Restiamo uniti al Signore poiché abbiamo bisogno reciprocamente

Nella quinta domenica di Pasqua il Vangelo preso in esame è quello di Giovanni 15,1-8 nel quale Gesù si paragona ad una vite alla quale noi siamo ancorati come tralci, e senza di Lui non possiamo stare.

  “I tralci non sono autosufficienti, ma dipendono totalmente dalla vite, che è la sorgente della loro esistenza” ecco che dunque il Signore tiene con Lui quelli che danno frutto “Gesù insiste sul verbo rimanere, che però non è un’azione passiva,  un addormentarsi nel Signore, lasciandosi cullare dalla vita.”

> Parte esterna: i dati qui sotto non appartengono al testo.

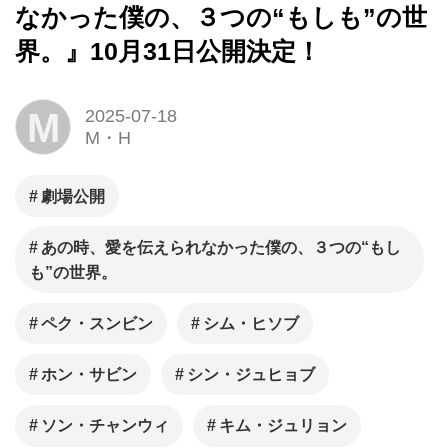
なかった僕の、３つの“もしも”の世
界。』10月31日公開決定！
M
2025-07-18
M・H
劇場公開
あの時、愛を伝えられなかった僕の、３つの“もし
も”の世界。
ペク・スンビン
シム・ヒソブ
ホン・サビン
シン・ジュヒョブ
ソン・チャンウィ
キム・ジュリョン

È una reciprocità poiché “i tralci senza la vite non possono fare nulla, hanno bisogno della linfa per crescere e per dare frutto; ma anche la vite ha bisogno dei tralci, perché i frutti non spuntano sul tronco dell’albero.” Abbiamo bisogno di Lui, ma in che modo Lui ha bisogno di noi? “Egli ha bisogno della nostra testimonianza. Il frutto che, come tralci, dobbiamo dare è la testimonianza della nostra vita cristiana.” Attraverso le nostre opere, questo è il compito dei cristiani dopo la morte di Gesù, “testimoniando il suo amore: il frutto da portare è l’amore. Attaccati a Cristo, riceviamo i doni dello Spirito Santo, e così possiamo fare del bene al prossimo. Continua dunque a tornare l’amore, il vero scopo del cristiano, mostrare amore verso gli altri, seguendo l’esempio del Cristo e dandone testimonianza.

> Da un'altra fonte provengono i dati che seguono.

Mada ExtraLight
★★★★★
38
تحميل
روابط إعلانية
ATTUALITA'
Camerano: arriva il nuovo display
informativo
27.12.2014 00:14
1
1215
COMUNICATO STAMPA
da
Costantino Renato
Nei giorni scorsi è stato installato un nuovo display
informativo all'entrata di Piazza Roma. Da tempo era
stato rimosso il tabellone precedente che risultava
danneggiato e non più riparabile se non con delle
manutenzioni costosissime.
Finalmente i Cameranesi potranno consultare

Ma come possiamo riuscirci? Gesù ci dice: -Se rimanete in me e le mie parole rimangono in voi, chiedete quello che volete e vi sarà fatto-. La preghiera è il nostro mezzo e “la fecondità della nostra vita dipende dalla preghiera” dobbiamo dunque chiedere in preghiera di avere la forza di comportarci come Gesù e così amare i nostri fratelli e sorelle, a cominciare dai più poveri e sofferenti, come ha fatto Lui, e amarli con il suo cuore e portare nel mondo frutti di bontà, frutti di carità, frutti di pace.